Déjà, en novembre 2000, Robert Solé, alors médiateur au Monde, se faisait l’écho, avec une gêne perceptible, des réactions de ses propres lecteurs à ces suppléments : « Je m’en voudrais de conclure cette chronique sans rappeler les vives protestations que suscitent, chaque fois, les cahiers publicitaires consacrés à des pays. Ces “communications” financières, dont Le Monde souligne en grosses lettres qu’il n’a pas participé à leur élaboration, réussissent la performance de traiter d’une économie en développement sans jamais parler de pauvreté ou de conflits sociaux. J’ai déjà dit à deux reprises ce que j’en pensais, mais cela n’a pas l’air d’émouvoir la rédaction. » Apparemment, la taille des lettres de l’avertissement ne suffisait pas ! [3]. Quelques mois plus tard, il est vrai, Robert Solé se réjouissait de la qualité des suppléments « Styles » [4].

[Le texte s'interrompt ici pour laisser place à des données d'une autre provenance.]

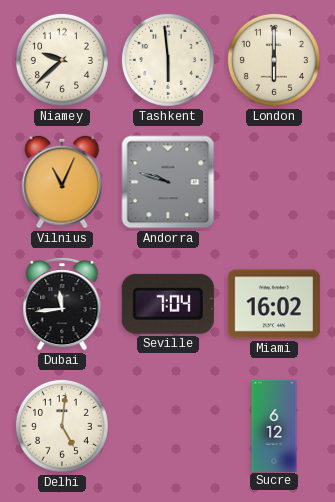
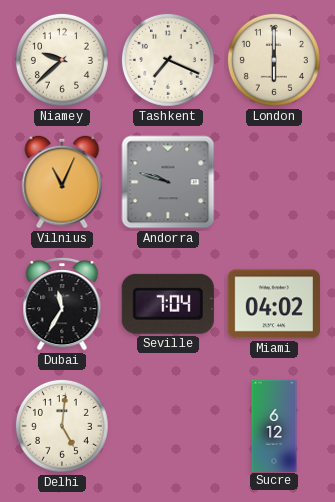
Tashkent: 5:59 -> 7:19
Dubai: 11:44 -> 11:35
Miami: 16:02 -> 04:02
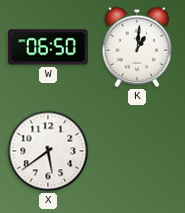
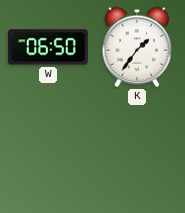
K: 1:01 -> 1:36
X: 5:39 -> none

Parmi ces suppléments, les plus outranciers ont longtemps été confié à une agence de publicité, InterFranceMédias, qui soulignait, avec tout le désintéressement qu’on imagine, que « Le Monde véhicule la puissance économique et les valeurs humanistes, d’abord à destination des décideurs », comme nous le relevions ici même en 2001. Deux ans plus tard, dans La Face cachée du Monde, à deux reprises au moins, Pierre Péan et Philippe Cohen mettaient en question le rôle de la publicité dans Le Monde : dans un passage du chapitre consacré aux rapports entre Le Monde et Jean-Marie Messier, et surtout dans un chapitre centré sur les rapports entre Le Monde et InterFrance Média [5]. Et nous avions alors souligné que, en dépit la virulente défense du Monde par Le Monde, le chapitre en question n’avait soulevé « ni réaction indignée ni mise au point outragée ».
C’était l’époque bénie où Le Monde était dirigé par le triumvirat Edwy Plenel - Jean-Marie Colombani - Alain Minc.
Depuis, ces publicités gouvernementales ont, sauf erreur ou omission de notre part, disparu. Mais pas les « aspirateurs à publicité », comme ce fut les cas avec le supplément M, mêlant articles de la rédaction et articles réalisés par les publicitaires. Un supplément mis en question sur le site Arrêt sur image (sous le titre « Le Monde, la lutte contre la “bien-pensance” et la pub »), qui citait une chronique de Véroniques Maurus, médiatrice du Monde, dans laquelle ont pouvait lire, sous le titre « M, la Malchance », le 20 mars 2009, des réponses embarrassées aux critiques des lecteurs : « Depuis plus de vingt ans, Le Monde publie, sans périodicité régulière, des suppléments spéciaux consacrés à la mode, aux voyages, à l’art de vivre, etc. Leur objectif principal – ce n’est un secret pour personne – est d’accueillir des publicités luxueuses peu présentes dans les pages du quotidien. Le premier numéro de ce type, intitulé “Cadeaux, 40 idées pour séduire”, a été publié le 28 novembre 1986, et le premier dédié aux voyages, “Terres d’été”, le 18 mars 1988. Trois ans plus tard, la gamme a été élargie à des publications grand format, et, peu à peu, les thèmes se sont multipliés, pour atteindre, en 2008, quatorze numéros par an. » Elle ajoute que c’est la crise qui « a rendu cette transformation plus que jamais nécessaire – pour fidéliser les lecteurs comme les annonceurs et tenter de contrebalancer l’effondrement des recettes publicitaire. »
Robert Solé et Véronique Maurus ne sont plus médiateurs au Monde. Mais les suppléments rapportent. Et Le Monde persiste.